Dataset items:
>>
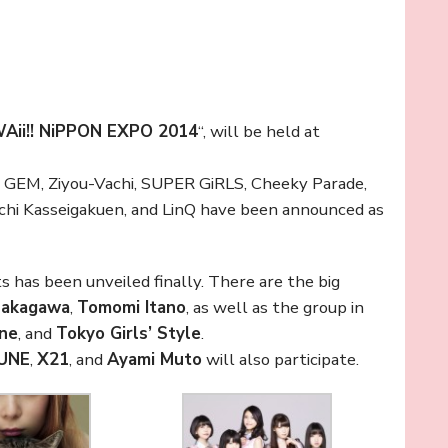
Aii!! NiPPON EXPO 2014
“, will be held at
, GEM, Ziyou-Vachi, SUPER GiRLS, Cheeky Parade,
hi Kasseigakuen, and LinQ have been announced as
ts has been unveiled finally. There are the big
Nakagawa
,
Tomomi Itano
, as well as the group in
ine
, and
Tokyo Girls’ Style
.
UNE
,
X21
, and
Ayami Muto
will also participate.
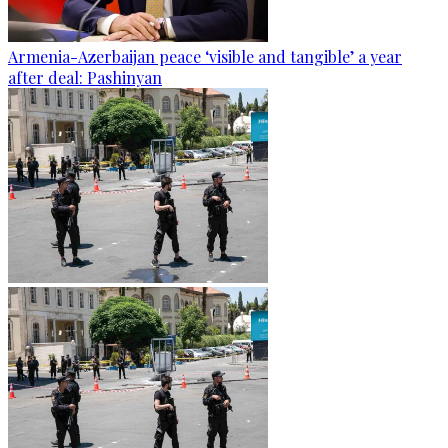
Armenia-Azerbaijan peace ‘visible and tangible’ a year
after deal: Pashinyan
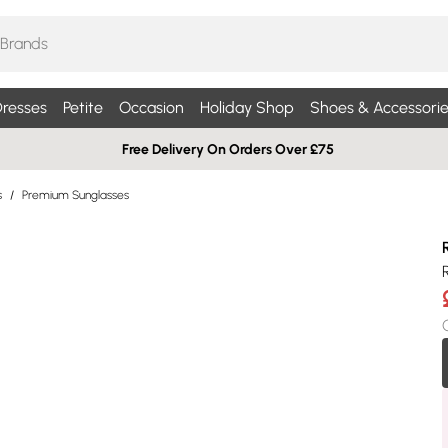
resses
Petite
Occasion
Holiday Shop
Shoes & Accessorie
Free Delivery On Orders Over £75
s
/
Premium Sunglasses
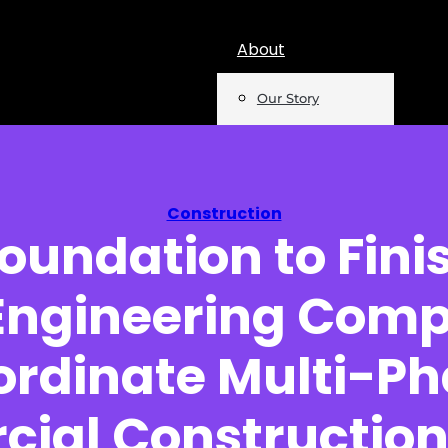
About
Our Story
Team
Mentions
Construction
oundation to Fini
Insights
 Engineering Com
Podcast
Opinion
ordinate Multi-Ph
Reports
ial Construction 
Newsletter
<<
#### YOUR OBJECTIVE:
Leave the pictures out and print the records above exactly as they stand.

#### ANSWER SECTION:
Aii!! NiPPON EXPO 2014
“, will be held at
, GEM, Ziyou-Vachi, SUPER GiRLS, Cheeky Parade,
hi Kasseigakuen, and LinQ have been announced as
ts has been unveiled finally. There are the big
Nakagawa
,
Tomomi Itano
, as well as the group in
ine
, and
Tokyo Girls’ Style
.
UNE
,
X21
, and
Ayami Muto
will also participate.
Armenia-Azerbaijan peace ‘visible and tangible’ a year
after deal: Pashinyan
resses
Petite
Occasion
Holiday Shop
Shoes & Accessorie
Free Delivery On Orders Over £75
s
/
Premium Sunglasses
About
Our Story
Team
Mentions
Construction
oundation to Fini
Insights
 Engineering Com
Podcast
Opinion
ordinate Multi-Ph
Reports
ial Construction 
Newsletter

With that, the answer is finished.